Car à l'indexation du coût du bloc patrimonial, la division Hydro-Québec Distribution pourra bel et bien se présenter devant la Régie de l'énergie au cours de prochaines années et demander de son côté une hausse tarifaire liée à son taux de rendement reconnu.

La production sans surveillance

Il faut savoir que seulement deux des trois divisions d'Hydro-Québec sont soumises à la loupe de la Régie de l'énergie. La division Production, qui vend à la division Distribution un bloc d'énergie patrimonial de 165 térawattheures (TWh) au coût de 2,79 ¢ le kilowattheure, n'est pas tenue d'ouvrir ses livres au tribunal réglementaire.

La chercheuse de l'IRIS déplore que la Régie de l'énergie ne puisse avoir accès aux livres d'Hydro-Québec Production afin de vérifier si la modification du prix du bloc patrimonial est justifiable par Québec.

Le bloc d'énergie patrimonial (165 TWh) cédé en l'an 2000 par Hydro-Québec aux consommateurs québécois à 2,79 ¢ le kilowattheure se voulait une façon de reconnaître leur contribution financière dans l'édification de la société d'État depuis sa création.

Que le gouvernement décide de faire plus d'argent avec l'électricité est une décision qui lui appartient, dit la chercheuse.
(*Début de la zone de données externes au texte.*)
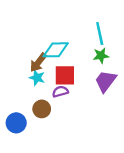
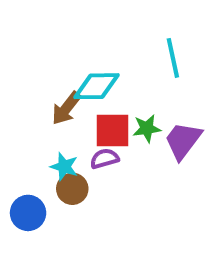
green star: (101, 56) -> (147, 128), moved
cyan star: (37, 78) -> (64, 167), moved

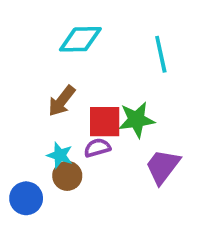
cyan diamond: (96, 86) -> (80, 39), moved
green star: (147, 128) -> (136, 120), size x1.4
purple trapezoid: (183, 140) -> (163, 166), moved

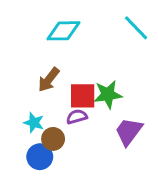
cyan line: (161, 54) -> (136, 28), moved, turned -32
cyan star: (60, 155) -> (34, 123), moved
blue circle: (26, 198) -> (40, 157), moved

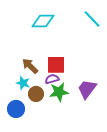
brown arrow: (49, 80) -> (30, 66), moved, turned 96
green star: (108, 94) -> (59, 92), moved
blue circle: (40, 157) -> (16, 109), moved

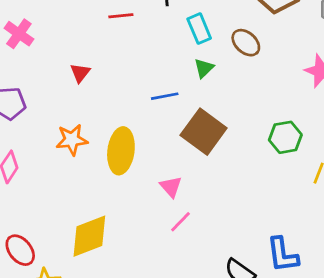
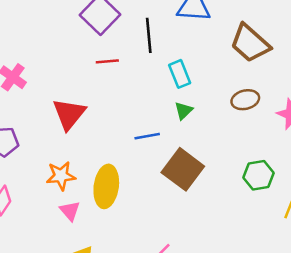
brown ellipse: (246, 43) -> (245, 100), moved, turned -56
red triangle: (80, 73) -> (69, 114), size x1.8
pink triangle: (171, 187) -> (70, 211), moved

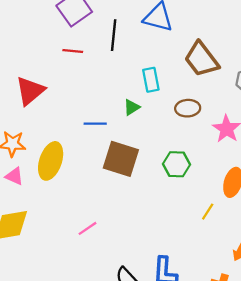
cyan rectangle: (180, 74) -> (151, 80), moved
brown square: (183, 169) -> (121, 159), turned -30
green hexagon: (258, 175) -> (177, 164), moved
pink triangle: (70, 211) -> (14, 176), turned -36

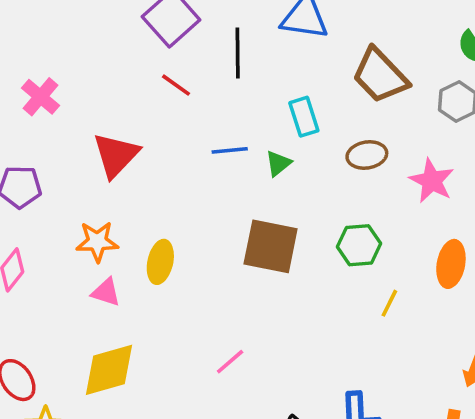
red line: (73, 51) -> (176, 85), turned 36
blue line: (95, 124) -> (230, 150), moved
yellow ellipse: (51, 161) -> (160, 262), size x0.7
yellow line: (208, 212) -> (389, 303), moved

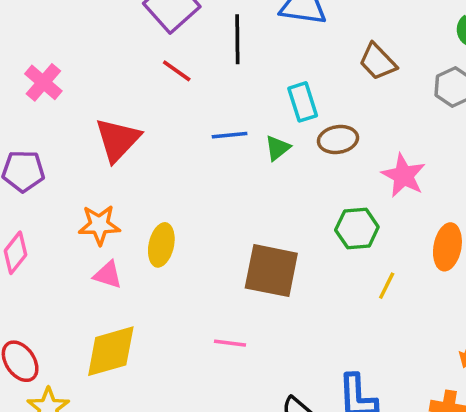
brown trapezoid: (380, 76) -> (378, 62), size x0.7
brown ellipse: (367, 155) -> (338, 139), moved
pink star: (432, 181) -> (403, 176), moved
brown square: (271, 246) -> (271, 271), moved
pink line: (230, 362) -> (230, 343), turned 48

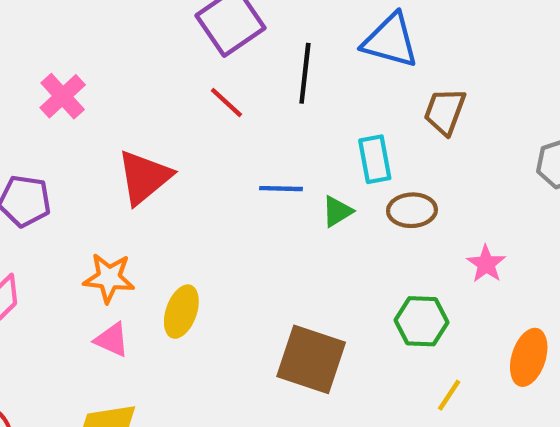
brown trapezoid: (378, 62) -> (445, 111), moved, turned 57
pink star: (403, 176) -> (486, 264), size x0.7

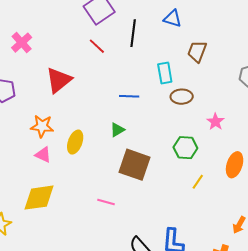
blue triangle: (390, 41) -> (173, 19), size x0.7
blue line: (281, 189) -> (129, 96), moved
green triangle: (337, 211) -> (117, 130), moved

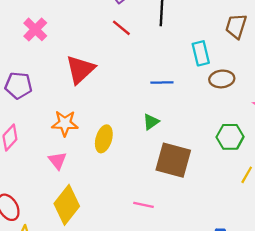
pink triangle: (43, 155) -> (57, 161), moved, turned 30
yellow diamond: (39, 198) -> (67, 205), turned -40

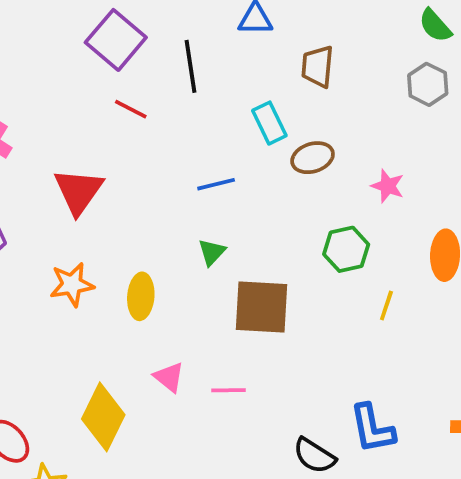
pink triangle: (57, 161) -> (169, 377), moved

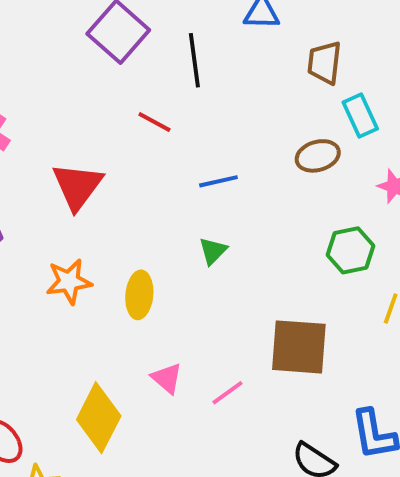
red line: (131, 109) -> (154, 122), moved
cyan rectangle: (269, 123) -> (360, 116), moved
brown square: (262, 307) -> (299, 347), moved
pink line: (229, 390) -> (228, 393), turned -36

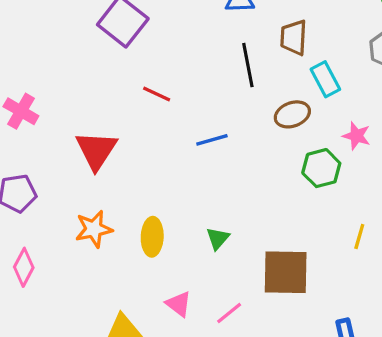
black line: (194, 60) -> (248, 65), moved
green hexagon: (350, 250) -> (321, 168), moved
green triangle: (213, 251) -> (218, 238), moved

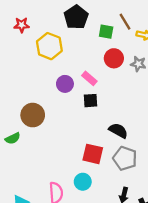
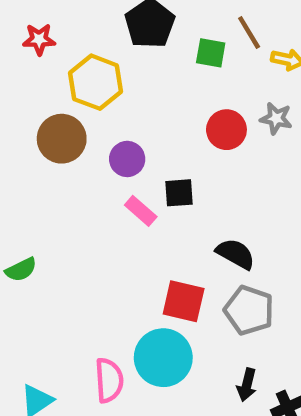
red circle: (114, 58) -> (226, 130), moved
pink rectangle: (89, 78) -> (141, 211), moved
brown circle: (33, 115) -> (62, 139), moved
cyan circle: (83, 182) -> (163, 358), size x1.6

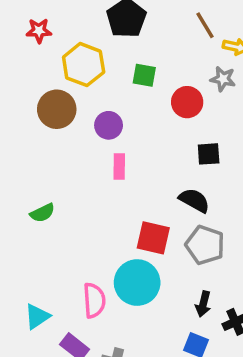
green square: (211, 53) -> (144, 75), moved
gray star: (276, 118) -> (223, 79), moved
black square: (179, 193) -> (209, 154), moved
pink rectangle: (141, 211) -> (119, 166), turned 50
green semicircle: (21, 270) -> (42, 213), moved

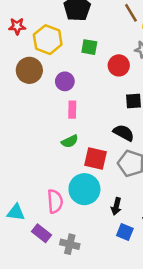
red star: (39, 31) -> (17, 26), moved
green semicircle: (42, 213) -> (70, 141), moved
black arrow: (203, 304) -> (116, 206), moved
cyan triangle: (37, 316) -> (16, 212), turned 42

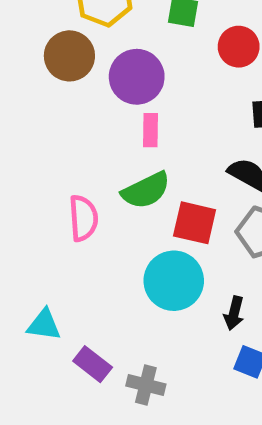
purple circle: (65, 81) -> (137, 77), size x1.5
green semicircle: (70, 141) -> (146, 190), size x1.5
pink semicircle: (55, 201) -> (83, 218), moved

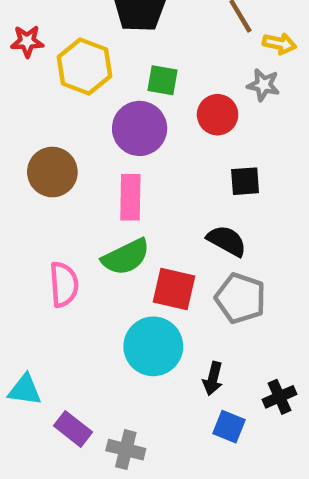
brown circle: (69, 56) -> (52, 172), moved
purple circle: (137, 77) -> (140, 128), moved
pink rectangle: (151, 130) -> (130, 197), size x1.4

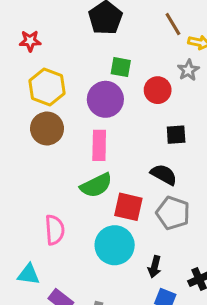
yellow hexagon: (84, 66) -> (47, 87), moved
gray star: (263, 85) -> (188, 70), turned 30
pink semicircle: (64, 284) -> (55, 230), moved

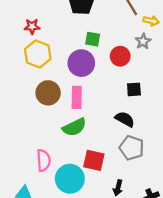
red star: (30, 41) -> (32, 26), moved
brown circle: (47, 128) -> (48, 93), moved
red square: (128, 207) -> (94, 160), moved
cyan circle: (115, 245) -> (70, 179), moved

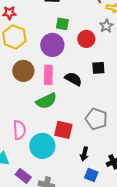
black semicircle: (125, 119) -> (73, 79), moved

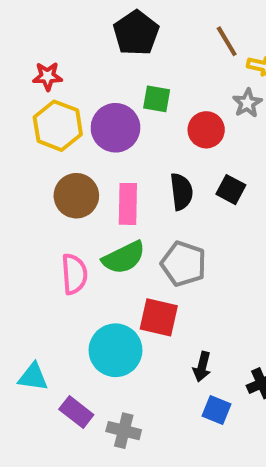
purple circle: (52, 45) -> (115, 128), moved
black square: (98, 68) -> (231, 190), turned 32
black semicircle: (73, 79) -> (181, 192), moved, turned 54
gray pentagon: (96, 119) -> (183, 264), moved
pink semicircle: (19, 130) -> (74, 274), moved

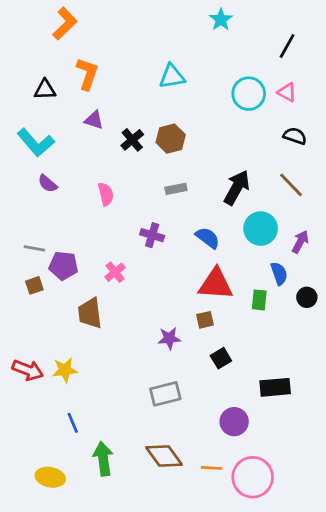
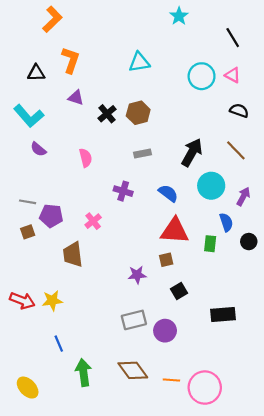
black line: (287, 46) -> (233, 38), turned -60
purple circle: (234, 422) -> (165, 331), moved
yellow ellipse: (50, 477) -> (28, 388), moved, turned 35

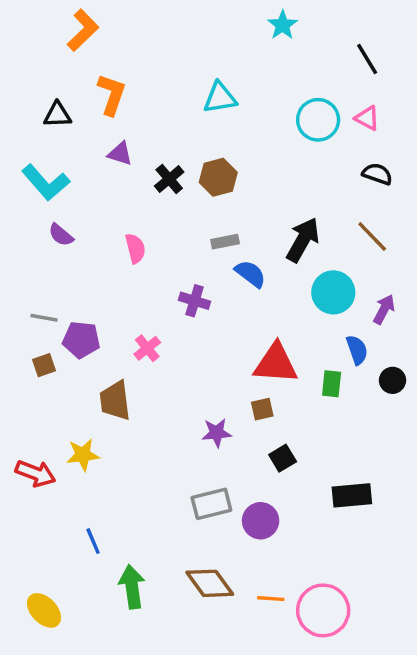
blue semicircle: (168, 193) -> (250, 274), moved
yellow star: (52, 301) -> (83, 455), moved

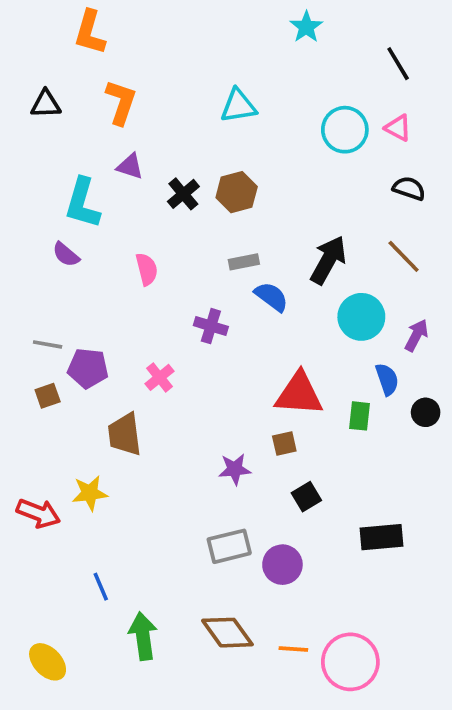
orange L-shape: (83, 30) -> (90, 32), turned 150
black triangle: (58, 115) -> (46, 104), moved
cyan L-shape: (46, 182) -> (82, 203), moved, turned 57

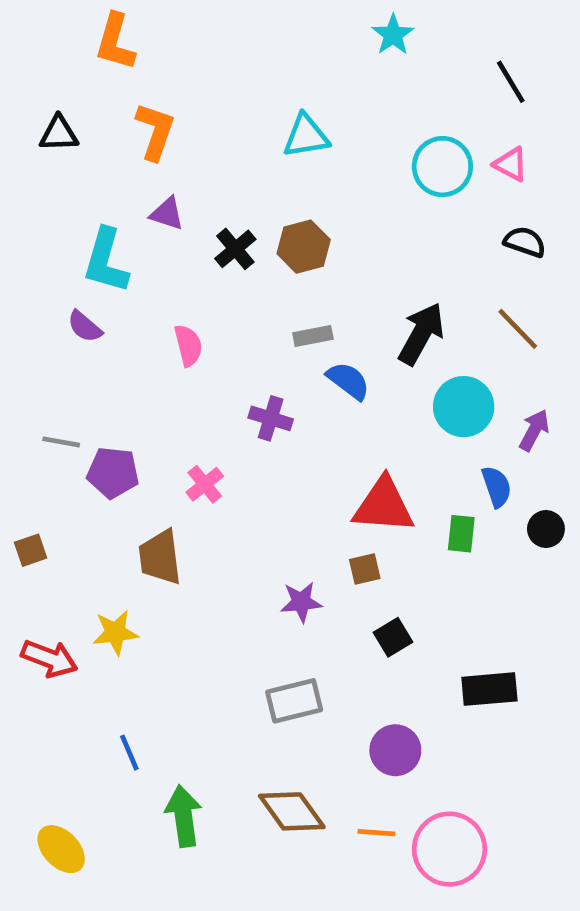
brown square: (48, 396) -> (31, 550), moved
purple circle: (282, 565) -> (395, 750), moved

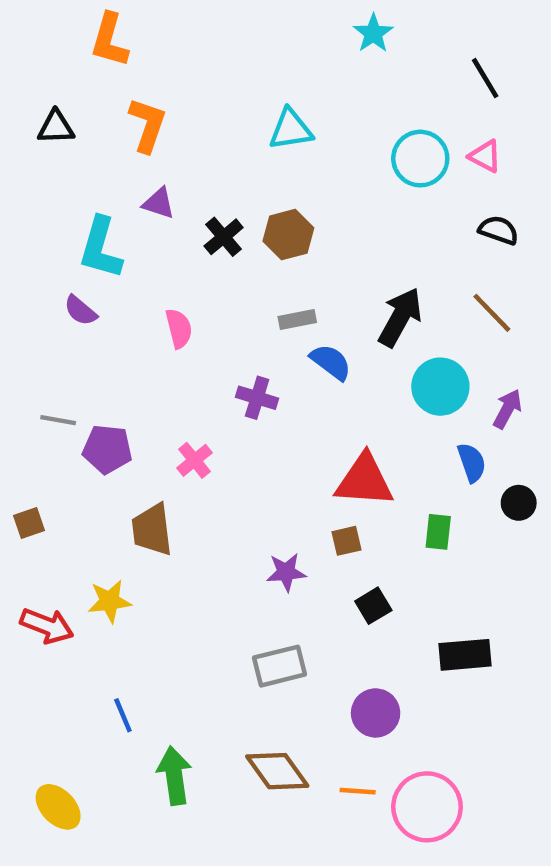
green rectangle: (461, 534) -> (438, 532), moved

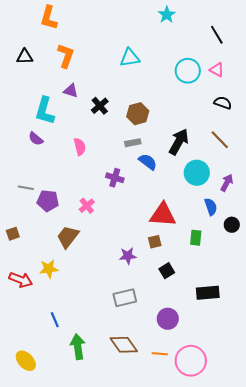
brown hexagon: (288, 235) -> (138, 114), moved
brown trapezoid: (152, 530) -> (68, 237), turned 45

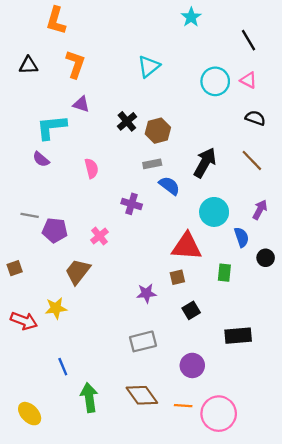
cyan triangle: (130, 58) -> (149, 66), turned -30
black cross: (100, 106) -> (127, 121), moved
cyan L-shape: (45, 111) -> (51, 127), turned 68
cyan circle: (197, 173) -> (214, 212), moved

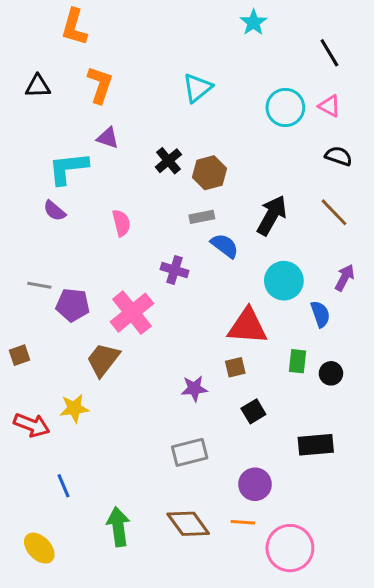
pink cross: (99, 236) -> (132, 313), size x1.8
black circle: (266, 258) -> (331, 373), moved
blue line: (63, 367) -> (64, 486), moved
orange line: (183, 406) -> (243, 522), moved

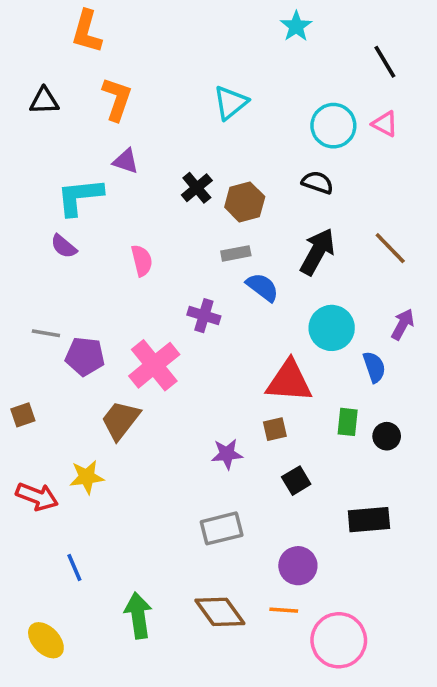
black semicircle: (339, 156) -> (317, 182), moved

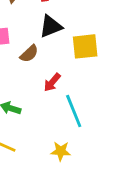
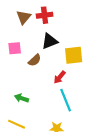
red arrow: (52, 82) -> (60, 77), moved

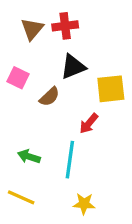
pink square: (15, 48) -> (18, 78), turned 32
cyan line: (66, 100) -> (70, 160), moved, turned 30

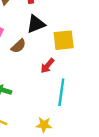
cyan line: (70, 160) -> (61, 92), moved

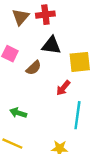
black triangle: (36, 24) -> (51, 45), turned 30

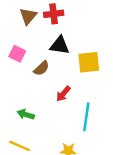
red arrow: (63, 88) -> (63, 94), moved

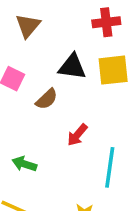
red cross: (54, 14) -> (106, 22), moved
yellow square: (89, 62) -> (113, 70), moved

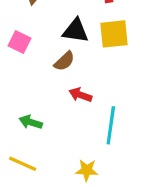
brown semicircle: (47, 99) -> (64, 61), moved
red arrow: (77, 135) -> (80, 95), turned 70

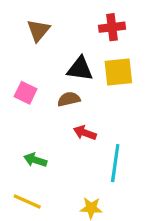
pink square: (19, 42) -> (26, 93), moved
brown semicircle: (64, 61) -> (69, 99), turned -150

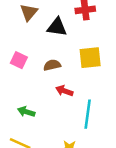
black triangle: (80, 69) -> (57, 27), moved
yellow square: (118, 72) -> (90, 58), moved

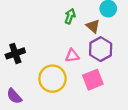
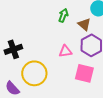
yellow circle: (52, 79) -> (34, 73), moved
pink square: (93, 80) -> (84, 73), turned 36

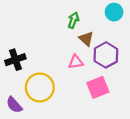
brown triangle: (84, 24) -> (86, 39), moved
pink square: (84, 73) -> (98, 87), turned -36

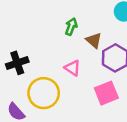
green arrow: (73, 20) -> (71, 27), moved
pink triangle: (76, 62) -> (72, 68), moved, turned 42

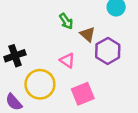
green arrow: (71, 27) -> (66, 21), turned 126
pink square: (106, 93) -> (83, 94), moved

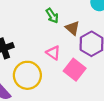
pink square: (83, 94) -> (75, 70), moved, turned -30

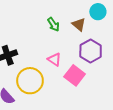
brown triangle: (72, 28) -> (79, 24), moved

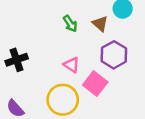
yellow circle: (30, 81) -> (63, 100), moved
Toutefois, en disant qu'il indexe le bloc patrimonial, il donne l'impression à la population qu'il indexe les tarifs d'électricité qui, eux, suivent déjà l'inflation.

«Si son intention est plutôt d'augmenter les tarifs plus vite que l'inflation, il serait important que le débat sur cette mesure se fasse en bonne connaissance de cause», dit-elle en ajoutant du même souffle que la décision de «dégeler» le bloc patrimonial est une décision d'abord politique qui n'est pas justifiée par les besoins économiques d'Hydro-Québec.

En 2011, la chercheuse signale que les trois divisions d'Hydro-Québec ont rapporté un bénéfice net de 21 % (près de 2 milliards $) à son principal actionnaire, soit 26 % pour la Production, 14 % pour le Transport et 3 % pour la division Distribution.

«Choisir l'indexation devient alors un choix aussi arbitraire que celui de l'augmenter de 1 ¢ et n'aura que comme conséquence de faire grimper encore plus la facture d'électricité des ménages», prévient-elle.